The sanitary crisis, by ravaging lives, wealth and thus jobs, brought to light more than ever the undeniable importance of digital technologies, yet also the fundamental, non-negotiable, and mandatory respect of the rights on which our democracies are built. And in Europe, we have shed blood to get to this point. This time however, the public opinion has not remained unaffected, it debates, it understands. We are aware that this entire situation is fragile, transitioning, searching for doctrines as new fulcrums.
Such is the purpose of the Institute for Digital Fundamental Rights (https://idfrights.org), which aims to develop a solid body of law in two sectors. It is vital that we defend the fundamental freedoms (individual or collective), as well as the liberties required for the powerful independence of our economic entities; that we defend them from the sometimes sprawling encroachment of digital technologies, coordinated by financial empires stronger than nation-states.
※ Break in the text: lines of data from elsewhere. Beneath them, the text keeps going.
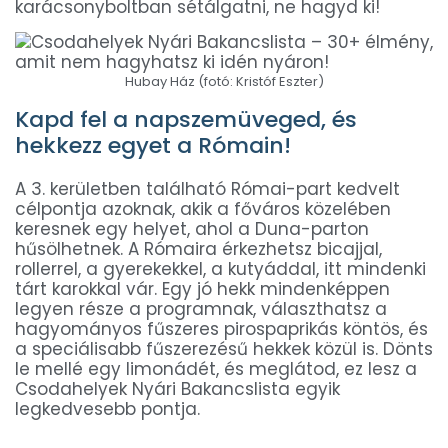
karácsonyboltban sétálgatni, ne hagyd ki!
Hubay Ház (fotó: Kristóf Eszter)
Kapd fel a napszemüveged, és
hekkezz egyet a Rómain!
A 3. kerületben található Római-part kedvelt
célpontja azoknak, akik a főváros közelében
keresnek egy helyet, ahol a Duna-parton
hűsölhetnek. A Rómaira érkezhetsz bicajjal,
rollerrel, a gyerekekkel, a kutyáddal, itt mindenki
tárt karokkal vár. Egy jó hekk mindenképpen
legyen része a programnak, választhatsz a
hagyományos fűszeres pirospaprikás köntös, és
a speciálisabb fűszerezésű hekkek közül is. Dönts
le mellé egy limonádét, és meglátod, ez lesz a
Csodahelyek Nyári Bakancslista egyik
legkedvesebb pontja.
Like for our fundamental freedoms, the big sectors of the national economies of Europe (and first and foremost of France) must be ready to strike from the moment they are affected or threatened by the digital world. Especially when in that domain there is a lack of new rules, standards, or norms, thus a demand for the creation or update of national, or directly community, law.
In the long term, European citizens will not abide by economic or commercial rat races. Neither by black holes in the galaxy of our very hard-fought and unstable freedoms. The sanitary situation has brought to the forefront the anxious demands for sovereign protective measures to Brussels, even though their own governments had refused the transfer of jurisdiction to the EU. Regarding digital technologies, the “European third way must grow stronger: its legislation is still in its teenage state. Let us hope it will soon reach adulthood. Otherwise Europe will face continent-wide downgrading.”